* [GIVEN RECORDS]:
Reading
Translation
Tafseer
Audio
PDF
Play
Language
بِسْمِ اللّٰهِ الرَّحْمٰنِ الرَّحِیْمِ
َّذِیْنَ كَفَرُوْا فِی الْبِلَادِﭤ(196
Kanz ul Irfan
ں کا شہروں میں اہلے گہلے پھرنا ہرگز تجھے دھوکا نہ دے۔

...

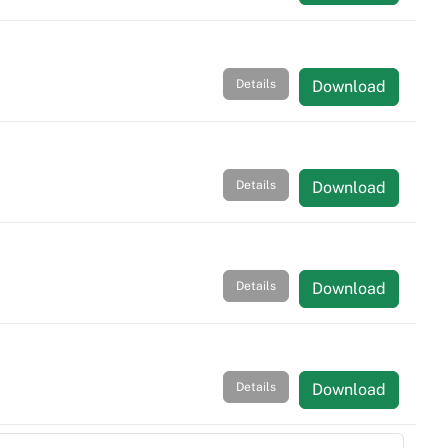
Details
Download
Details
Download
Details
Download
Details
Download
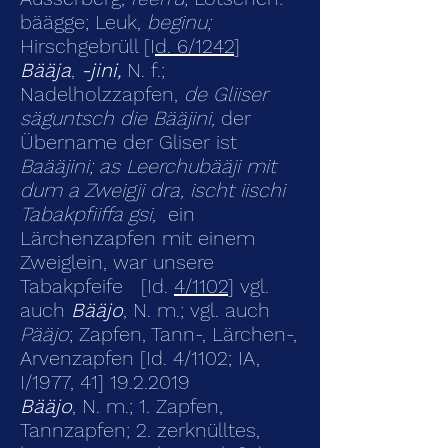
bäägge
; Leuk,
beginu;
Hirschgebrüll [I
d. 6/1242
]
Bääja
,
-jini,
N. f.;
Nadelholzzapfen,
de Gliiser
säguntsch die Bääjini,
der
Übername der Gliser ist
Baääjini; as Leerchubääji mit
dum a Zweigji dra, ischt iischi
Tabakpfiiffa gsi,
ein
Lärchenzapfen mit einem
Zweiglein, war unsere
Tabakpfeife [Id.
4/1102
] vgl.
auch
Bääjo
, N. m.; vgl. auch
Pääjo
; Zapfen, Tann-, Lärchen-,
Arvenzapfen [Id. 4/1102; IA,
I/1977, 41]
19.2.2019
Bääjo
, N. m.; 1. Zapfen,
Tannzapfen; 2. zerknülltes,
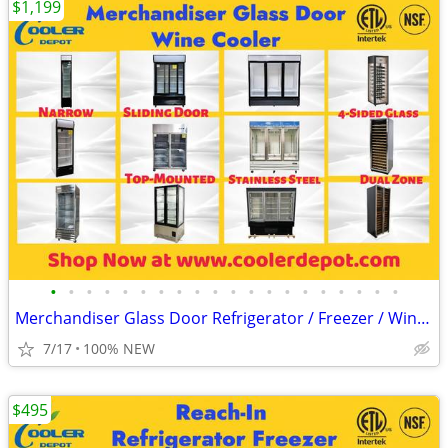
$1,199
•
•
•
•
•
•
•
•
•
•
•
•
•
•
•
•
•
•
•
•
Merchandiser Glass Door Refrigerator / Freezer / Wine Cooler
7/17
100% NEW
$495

...

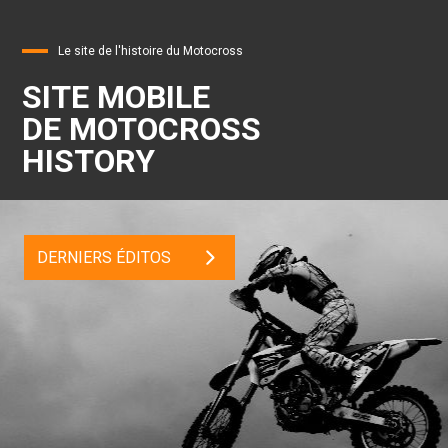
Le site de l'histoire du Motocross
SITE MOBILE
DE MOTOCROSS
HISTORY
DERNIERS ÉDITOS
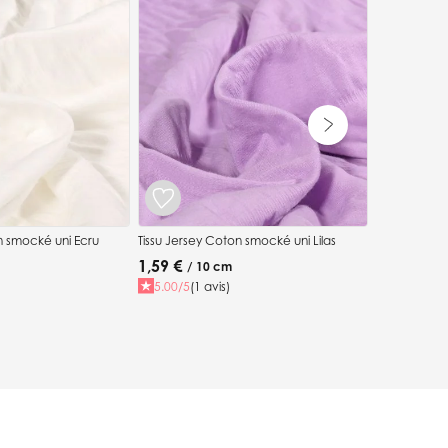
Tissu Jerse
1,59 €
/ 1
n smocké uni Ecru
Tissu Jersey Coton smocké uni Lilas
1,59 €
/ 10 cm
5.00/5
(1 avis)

* [TASK DETAILS]: Your answer must consist solely of the lines above between the line holding "بِسْمِ اللّٰهِ الرَّحْمٰنِ الرَّحِیْمِ" and the line holding "ں کا شہروں میں", inclusive, copied exactly.

* [OUTPUT FOR THIS TASK]:
بِسْمِ اللّٰهِ الرَّحْمٰنِ الرَّحِیْمِ
َّذِیْنَ كَفَرُوْا فِی الْبِلَادِﭤ(196
Kanz ul Irfan
ں کا شہروں میں اہلے گہلے پھرنا ہرگز تجھے دھوکا نہ دے۔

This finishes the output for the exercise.